What you are asked to do: Set down each entry below exactly as it stands.

Data shown:
^^^^

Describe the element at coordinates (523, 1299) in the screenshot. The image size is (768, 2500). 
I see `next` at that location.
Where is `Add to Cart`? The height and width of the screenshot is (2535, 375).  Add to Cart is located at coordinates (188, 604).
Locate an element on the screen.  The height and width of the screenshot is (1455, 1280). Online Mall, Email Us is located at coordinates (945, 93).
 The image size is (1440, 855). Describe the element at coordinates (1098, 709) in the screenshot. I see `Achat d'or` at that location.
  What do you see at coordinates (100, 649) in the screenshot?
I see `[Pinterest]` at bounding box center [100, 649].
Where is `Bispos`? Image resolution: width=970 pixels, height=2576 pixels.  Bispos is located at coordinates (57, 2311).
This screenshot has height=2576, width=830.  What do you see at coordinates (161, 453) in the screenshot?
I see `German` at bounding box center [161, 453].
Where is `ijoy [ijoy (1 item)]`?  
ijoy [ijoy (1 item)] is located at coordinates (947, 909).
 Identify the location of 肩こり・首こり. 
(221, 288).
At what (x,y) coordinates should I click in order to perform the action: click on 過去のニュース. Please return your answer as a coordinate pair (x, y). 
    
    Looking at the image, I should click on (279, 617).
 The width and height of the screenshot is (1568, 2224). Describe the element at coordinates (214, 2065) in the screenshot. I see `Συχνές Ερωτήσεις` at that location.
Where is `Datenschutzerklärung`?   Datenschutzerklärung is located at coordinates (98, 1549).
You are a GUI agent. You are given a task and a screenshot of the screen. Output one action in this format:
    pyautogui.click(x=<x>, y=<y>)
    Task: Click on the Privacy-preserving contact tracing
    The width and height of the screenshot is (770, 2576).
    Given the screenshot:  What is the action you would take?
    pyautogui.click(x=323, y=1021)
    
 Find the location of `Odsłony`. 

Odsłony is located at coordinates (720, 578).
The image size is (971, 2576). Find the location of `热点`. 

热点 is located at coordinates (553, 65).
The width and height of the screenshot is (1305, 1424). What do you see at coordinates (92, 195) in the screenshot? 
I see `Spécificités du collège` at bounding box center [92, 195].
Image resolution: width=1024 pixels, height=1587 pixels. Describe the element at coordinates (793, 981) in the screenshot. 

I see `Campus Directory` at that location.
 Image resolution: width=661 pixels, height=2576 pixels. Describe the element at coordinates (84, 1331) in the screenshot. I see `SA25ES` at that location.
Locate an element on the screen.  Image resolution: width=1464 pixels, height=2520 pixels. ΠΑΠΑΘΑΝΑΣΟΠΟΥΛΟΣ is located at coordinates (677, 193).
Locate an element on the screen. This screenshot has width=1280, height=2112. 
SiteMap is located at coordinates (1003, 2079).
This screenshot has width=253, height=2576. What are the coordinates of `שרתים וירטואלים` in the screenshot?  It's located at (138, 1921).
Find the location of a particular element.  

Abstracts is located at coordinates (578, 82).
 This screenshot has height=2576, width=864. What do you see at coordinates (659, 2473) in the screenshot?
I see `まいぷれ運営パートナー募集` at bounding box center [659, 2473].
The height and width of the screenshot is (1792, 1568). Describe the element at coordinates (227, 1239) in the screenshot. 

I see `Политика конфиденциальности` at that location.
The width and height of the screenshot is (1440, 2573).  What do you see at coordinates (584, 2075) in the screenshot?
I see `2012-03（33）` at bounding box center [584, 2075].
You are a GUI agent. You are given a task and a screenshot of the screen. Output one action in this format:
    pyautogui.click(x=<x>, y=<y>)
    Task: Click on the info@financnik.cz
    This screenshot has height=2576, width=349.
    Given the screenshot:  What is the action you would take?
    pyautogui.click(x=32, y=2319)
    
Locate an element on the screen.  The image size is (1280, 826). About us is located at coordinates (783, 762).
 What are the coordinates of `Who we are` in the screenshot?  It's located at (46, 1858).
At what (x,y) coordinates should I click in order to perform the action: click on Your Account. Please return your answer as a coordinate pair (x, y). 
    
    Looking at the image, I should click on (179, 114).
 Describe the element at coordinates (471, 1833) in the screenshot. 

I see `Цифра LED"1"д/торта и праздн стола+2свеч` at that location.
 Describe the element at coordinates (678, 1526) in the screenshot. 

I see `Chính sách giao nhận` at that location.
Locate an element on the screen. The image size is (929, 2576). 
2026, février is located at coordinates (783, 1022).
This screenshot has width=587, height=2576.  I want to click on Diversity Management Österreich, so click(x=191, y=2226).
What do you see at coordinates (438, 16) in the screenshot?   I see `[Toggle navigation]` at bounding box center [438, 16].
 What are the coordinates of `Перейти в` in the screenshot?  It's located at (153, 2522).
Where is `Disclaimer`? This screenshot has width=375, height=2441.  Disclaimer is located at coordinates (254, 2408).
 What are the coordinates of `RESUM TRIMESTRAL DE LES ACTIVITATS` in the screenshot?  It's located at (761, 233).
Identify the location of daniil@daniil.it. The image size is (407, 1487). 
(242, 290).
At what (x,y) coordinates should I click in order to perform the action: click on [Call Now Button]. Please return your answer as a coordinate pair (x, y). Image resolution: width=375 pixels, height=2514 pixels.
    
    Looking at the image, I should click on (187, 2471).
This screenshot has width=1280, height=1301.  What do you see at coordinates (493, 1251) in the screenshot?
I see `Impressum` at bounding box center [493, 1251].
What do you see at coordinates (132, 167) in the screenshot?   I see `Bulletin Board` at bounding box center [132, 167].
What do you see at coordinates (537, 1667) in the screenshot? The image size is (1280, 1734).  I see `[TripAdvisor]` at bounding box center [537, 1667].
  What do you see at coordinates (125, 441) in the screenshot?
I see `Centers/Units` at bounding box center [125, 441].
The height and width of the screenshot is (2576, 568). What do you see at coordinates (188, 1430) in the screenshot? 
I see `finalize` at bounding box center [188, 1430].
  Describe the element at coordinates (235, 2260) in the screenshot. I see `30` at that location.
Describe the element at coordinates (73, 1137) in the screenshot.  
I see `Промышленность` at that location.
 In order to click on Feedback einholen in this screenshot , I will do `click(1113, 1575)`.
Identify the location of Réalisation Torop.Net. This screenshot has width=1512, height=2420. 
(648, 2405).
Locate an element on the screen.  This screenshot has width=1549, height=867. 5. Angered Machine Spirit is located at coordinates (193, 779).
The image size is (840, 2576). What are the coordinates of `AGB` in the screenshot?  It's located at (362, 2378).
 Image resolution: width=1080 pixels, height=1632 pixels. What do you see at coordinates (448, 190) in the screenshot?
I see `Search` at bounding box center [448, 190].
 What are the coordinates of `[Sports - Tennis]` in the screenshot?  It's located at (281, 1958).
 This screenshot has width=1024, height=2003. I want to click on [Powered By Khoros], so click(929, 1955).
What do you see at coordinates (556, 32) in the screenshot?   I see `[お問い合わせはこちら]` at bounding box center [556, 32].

^^^^

Response area:
Describe the element at coordinates (523, 1299) in the screenshot. The image size is (768, 2500). 
I see `next` at that location.
Where is `Add to Cart`? The height and width of the screenshot is (2535, 375).  Add to Cart is located at coordinates (188, 604).
Locate an element on the screen.  The height and width of the screenshot is (1455, 1280). Online Mall, Email Us is located at coordinates (945, 93).
 The image size is (1440, 855). Describe the element at coordinates (1098, 709) in the screenshot. I see `Achat d'or` at that location.
  What do you see at coordinates (100, 649) in the screenshot?
I see `[Pinterest]` at bounding box center [100, 649].
Where is `Bispos`? Image resolution: width=970 pixels, height=2576 pixels.  Bispos is located at coordinates (57, 2311).
This screenshot has height=2576, width=830.  What do you see at coordinates (161, 453) in the screenshot?
I see `German` at bounding box center [161, 453].
Where is `ijoy [ijoy (1 item)]`?  
ijoy [ijoy (1 item)] is located at coordinates (947, 909).
 Identify the location of 肩こり・首こり. 
(221, 288).
At what (x,y) coordinates should I click in order to perform the action: click on 過去のニュース. Please return your answer as a coordinate pair (x, y). 
    
    Looking at the image, I should click on (279, 617).
 The width and height of the screenshot is (1568, 2224). Describe the element at coordinates (214, 2065) in the screenshot. I see `Συχνές Ερωτήσεις` at that location.
Where is `Datenschutzerklärung`?   Datenschutzerklärung is located at coordinates (98, 1549).
You are a GUI agent. You are given a task and a screenshot of the screen. Output one action in this format:
    pyautogui.click(x=<x>, y=<y>)
    Task: Click on the Privacy-preserving contact tracing
    The width and height of the screenshot is (770, 2576).
    Given the screenshot:  What is the action you would take?
    pyautogui.click(x=323, y=1021)
    
 Find the location of `Odsłony`. 

Odsłony is located at coordinates (720, 578).
The image size is (971, 2576). Find the location of `热点`. 

热点 is located at coordinates (553, 65).
The width and height of the screenshot is (1305, 1424). What do you see at coordinates (92, 195) in the screenshot? 
I see `Spécificités du collège` at bounding box center [92, 195].
Image resolution: width=1024 pixels, height=1587 pixels. Describe the element at coordinates (793, 981) in the screenshot. 

I see `Campus Directory` at that location.
 Image resolution: width=661 pixels, height=2576 pixels. Describe the element at coordinates (84, 1331) in the screenshot. I see `SA25ES` at that location.
Locate an element on the screen.  Image resolution: width=1464 pixels, height=2520 pixels. ΠΑΠΑΘΑΝΑΣΟΠΟΥΛΟΣ is located at coordinates (677, 193).
Locate an element on the screen. This screenshot has width=1280, height=2112. 
SiteMap is located at coordinates (1003, 2079).
This screenshot has width=253, height=2576. What are the coordinates of `שרתים וירטואלים` in the screenshot?  It's located at (138, 1921).
Find the location of a particular element.  

Abstracts is located at coordinates (578, 82).
 This screenshot has height=2576, width=864. What do you see at coordinates (659, 2473) in the screenshot?
I see `まいぷれ運営パートナー募集` at bounding box center [659, 2473].
The height and width of the screenshot is (1792, 1568). Describe the element at coordinates (227, 1239) in the screenshot. 

I see `Политика конфиденциальности` at that location.
The width and height of the screenshot is (1440, 2573).  What do you see at coordinates (584, 2075) in the screenshot?
I see `2012-03（33）` at bounding box center [584, 2075].
You are a GUI agent. You are given a task and a screenshot of the screen. Output one action in this format:
    pyautogui.click(x=<x>, y=<y>)
    Task: Click on the info@financnik.cz
    This screenshot has height=2576, width=349.
    Given the screenshot:  What is the action you would take?
    pyautogui.click(x=32, y=2319)
    
Locate an element on the screen.  The image size is (1280, 826). About us is located at coordinates (783, 762).
 What are the coordinates of `Who we are` in the screenshot?  It's located at (46, 1858).
At what (x,y) coordinates should I click in order to perform the action: click on Your Account. Please return your answer as a coordinate pair (x, y). 
    
    Looking at the image, I should click on (179, 114).
 Describe the element at coordinates (471, 1833) in the screenshot. 

I see `Цифра LED"1"д/торта и праздн стола+2свеч` at that location.
 Describe the element at coordinates (678, 1526) in the screenshot. 

I see `Chính sách giao nhận` at that location.
Locate an element on the screen. The image size is (929, 2576). 
2026, février is located at coordinates (783, 1022).
This screenshot has width=587, height=2576.  I want to click on Diversity Management Österreich, so click(x=191, y=2226).
What do you see at coordinates (438, 16) in the screenshot?   I see `[Toggle navigation]` at bounding box center [438, 16].
 What are the coordinates of `Перейти в` in the screenshot?  It's located at (153, 2522).
Where is `Disclaimer`? This screenshot has width=375, height=2441.  Disclaimer is located at coordinates (254, 2408).
 What are the coordinates of `RESUM TRIMESTRAL DE LES ACTIVITATS` in the screenshot?  It's located at (761, 233).
Identify the location of daniil@daniil.it. The image size is (407, 1487). 
(242, 290).
At what (x,y) coordinates should I click in order to perform the action: click on [Call Now Button]. Please return your answer as a coordinate pair (x, y). Image resolution: width=375 pixels, height=2514 pixels.
    
    Looking at the image, I should click on (187, 2471).
This screenshot has width=1280, height=1301.  What do you see at coordinates (493, 1251) in the screenshot?
I see `Impressum` at bounding box center [493, 1251].
What do you see at coordinates (132, 167) in the screenshot?   I see `Bulletin Board` at bounding box center [132, 167].
What do you see at coordinates (537, 1667) in the screenshot? The image size is (1280, 1734).  I see `[TripAdvisor]` at bounding box center [537, 1667].
  What do you see at coordinates (125, 441) in the screenshot?
I see `Centers/Units` at bounding box center [125, 441].
The height and width of the screenshot is (2576, 568). What do you see at coordinates (188, 1430) in the screenshot? 
I see `finalize` at bounding box center [188, 1430].
  Describe the element at coordinates (235, 2260) in the screenshot. I see `30` at that location.
Describe the element at coordinates (73, 1137) in the screenshot.  
I see `Промышленность` at that location.
 In order to click on Feedback einholen in this screenshot , I will do `click(1113, 1575)`.
Identify the location of Réalisation Torop.Net. This screenshot has width=1512, height=2420. 
(648, 2405).
Locate an element on the screen.  This screenshot has width=1549, height=867. 5. Angered Machine Spirit is located at coordinates (193, 779).
The image size is (840, 2576). What are the coordinates of `AGB` in the screenshot?  It's located at (362, 2378).
 Image resolution: width=1080 pixels, height=1632 pixels. What do you see at coordinates (448, 190) in the screenshot?
I see `Search` at bounding box center [448, 190].
 What are the coordinates of `[Sports - Tennis]` in the screenshot?  It's located at (281, 1958).
 This screenshot has width=1024, height=2003. I want to click on [Powered By Khoros], so click(929, 1955).
What do you see at coordinates (556, 32) in the screenshot?   I see `[お問い合わせはこちら]` at bounding box center [556, 32].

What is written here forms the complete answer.